Augusto_Maillo · September 12, 2024, 6:11pm

I’m using Whisper by transformers library to transcribe some audios. In my application I need to transcribe near real time, so I use batching to speed up. However whisper generation is sequential, and some samples in batch may (and probably will) finished later. I don’t want to hold the whole batch while a lazy sample is not finished. I’m using a Streamer to early return completed predictions, but I’m wondering if drop them from the batch for the next predictions should speed my inference.

For example, lets say a N size batch. If I identify that sample i finished (by end of string token), I will return the transcription for the requester, but for the next whisper model predictions I want a n inference over a N-1 sized batch.

Is there a faster way that I can do this with a cuda Tensor? Do you think it’s worthy?

ptrblck · September 12, 2024, 7:30pm

I don’t fully understand this concept, so could you explain how a single sample can “finish” before the entire batch?

In standard PyTorch layers, the entire batch is processed at once and thus the returned output is also containing the result for all samples.
However, it seems your use case processes the samples inside a batch independently?

Augusto_Maillo · September 13, 2024, 8:00pm

In Whisper generation there are multiple inference steps in order to predict the next sentence token.

For a batch with 3 samples, it will predict at each stop a new token for the sentence. However, one sample in the batch may finish at step i, where the predicted token for its is end_of_string_token. Whisper will keep this sample in the batch for the next iterations, even if the prediction for it is over.

I’m wondering if I can drop this sample from the batch, so the next inference step will be compute with N-1 samples. It may seem worthless since remove a single sample should not improve speed a lot, but if I drop continously, in a batch_size=64 sample where half of them finished before the others, the last inferences will be computed over 32 samples, and that will make a lot of difference.

That said, in order to do this, I need to modify a torch tensor in GPU very quickly.

input_tensor = torch.rand((64, 1024)).to('cuda')
inference_finished:
while not inference_finished:
  result = predict(input_tensor)
  input_tensor = drop_concluded_predictions(input_tensor) 
  inference_finished = check_predictions(result)

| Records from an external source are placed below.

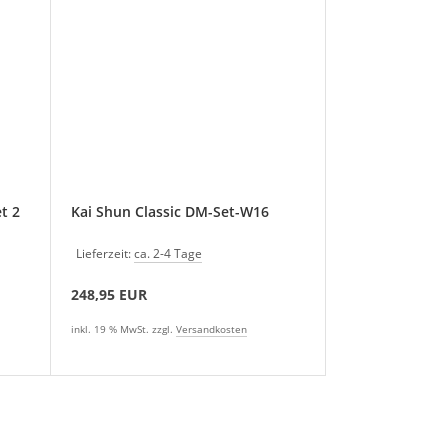
Kai Shun Classic DM-Set-W16
Lieferzeit:
ca. 2-4 Tage
248,95 EUR
inkl. 19 % MwSt. zzgl.
Versandkosten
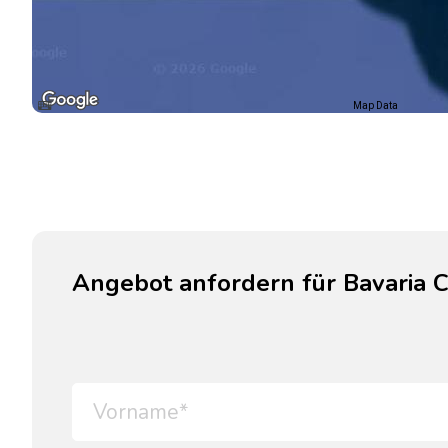
Map Data
Angebot anfordern für Bavaria 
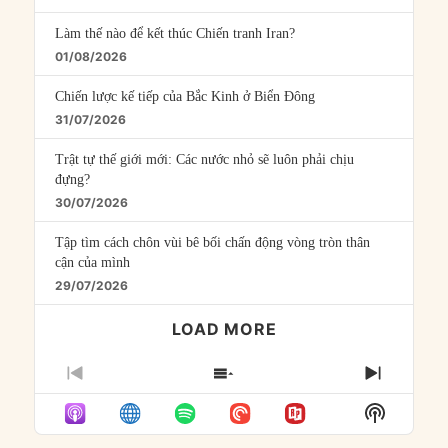
Làm thế nào để kết thúc Chiến tranh Iran?
01/08/2026
Chiến lược kế tiếp của Bắc Kinh ở Biển Đông
31/07/2026
Trật tự thế giới mới: Các nước nhỏ sẽ luôn phải chịu
đựng?
30/07/2026
Tập tìm cách chôn vùi bê bối chấn động vòng tròn thân
cận của mình
29/07/2026
LOAD MORE
PREVIOUS
SHOW
NEXT
EPISODE
EPISODES
EPISO
Show
LIST
Podcast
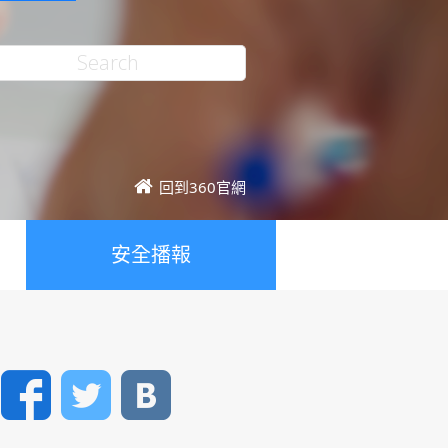
回到360官網
安全播報
Facebook
Twitter
VK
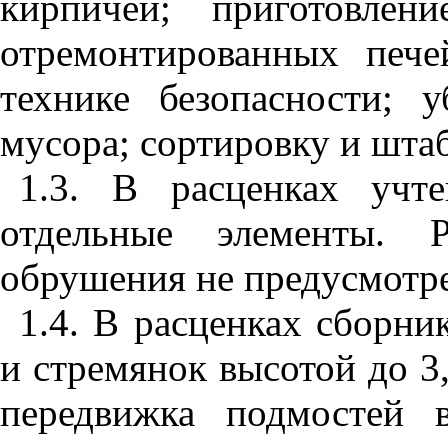
кирпичей; приготовлен
отремонтированных пече
технике безопасности; 
мусора; сортировку и шта
1.3. В расценках учт
отдельные элементы. Р
обрушения не предусмотре
1.4. В расценках сборни
и стремянок высотой до 3,
передвижка подмостей 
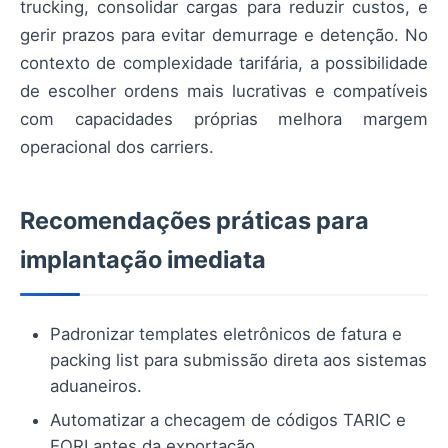
trucking, consolidar cargas para reduzir custos, e
gerir prazos para evitar demurrage e detenção. No
contexto de complexidade tarifária, a possibilidade
de escolher ordens mais lucrativas e compatíveis
com capacidades próprias melhora margem
operacional dos carriers.
Recomendações práticas para
implantação imediata
Padronizar templates eletrônicos de fatura e
packing list para submissão direta aos sistemas
aduaneiros.
Automatizar a checagem de códigos TARIC e
EORI antes da exportação.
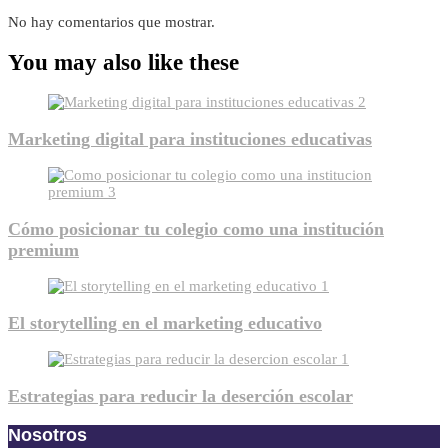
No hay comentarios que mostrar.
You may also like these
Marketing digital para instituciones educativas
Cómo posicionar tu colegio como una institución
premium
El storytelling en el marketing educativo
Estrategias para reducir la deserción escolar
Nosotros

In the ith iteration, input_tensor.shape[0] will be lower then 64.

There is a way to do this very quickly?

ptrblck · September 14, 2024, 2:31pm

You could profile different approaches of slicing and creating a new tensor using the remaining inputs via torch.cat or by moving the remaining inputs. Both approaches would trigger a copy so you could then profile how much performance you are gaining by reducing the workload vs. triggering the copies.